Start with medium for most production applications, then adjust based on observed performance.
Use low effort for subagents that handle simple, well-defined tasks.
Combine with adaptive thinking for optimal token efficiency on mixed-complexity workloads.
Monitor token usage across effort levels to find the right balance for your use case.

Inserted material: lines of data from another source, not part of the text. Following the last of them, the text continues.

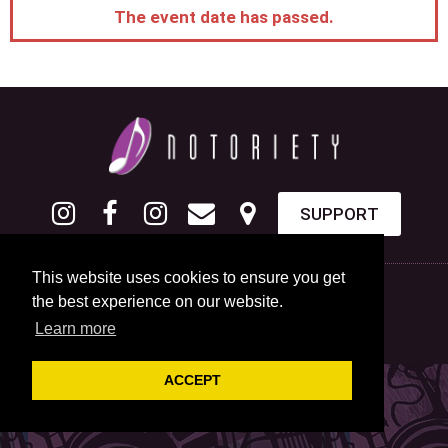
The event date has passed.
SUPPORT
This website uses cookies to ensure you get
the best experience on our website.
Learn more
ACCEPT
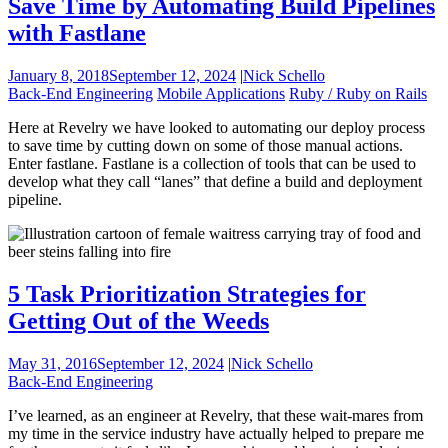
Save Time by Automating Build Pipelines
with Fastlane
January 8, 2018
September 12, 2024
|
Nick Schello
Back-End Engineering
Mobile Applications
Ruby / Ruby on Rails
Here at Revelry we have looked to automating our deploy process
to save time by cutting down on some of those manual actions.
Enter fastlane. Fastlane is a collection of tools that can be used to
develop what they call “lanes” that define a build and deployment
pipeline.
5 Task Prioritization Strategies for
Getting Out of the Weeds
May 31, 2016
September 12, 2024
|
Nick Schello
Back-End Engineering
I’ve learned, as an engineer at Revelry, that these wait-mares from
my time in the service industry have actually helped to prepare me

Limitations and Considerations

Effort is a behavioral signal, not a hard budget. Claude may still think deeply on difficult problems even at low effort.
xhigh is only available on Claude Opus 4.7.
max is not available on all models—check the documentation for your specific model.
Effort does not replace the need for max_tokens—always set a reasonable token limit.

Key Takeaways

Effort controls token spend across all response types (text, tool calls, thinking) without changing models.
Five levels are available: low, medium, high, xhigh, and max, each suited to different use cases.
Always set effort explicitly on Sonnet 4.6 to avoid defaulting to high effort unexpectedly.
Combine with adaptive thinking for the best balance of depth and efficiency.
Effort replaces budget_tokens on Opus 4.6 and Sonnet 4.6—migrate your code to use effort instead.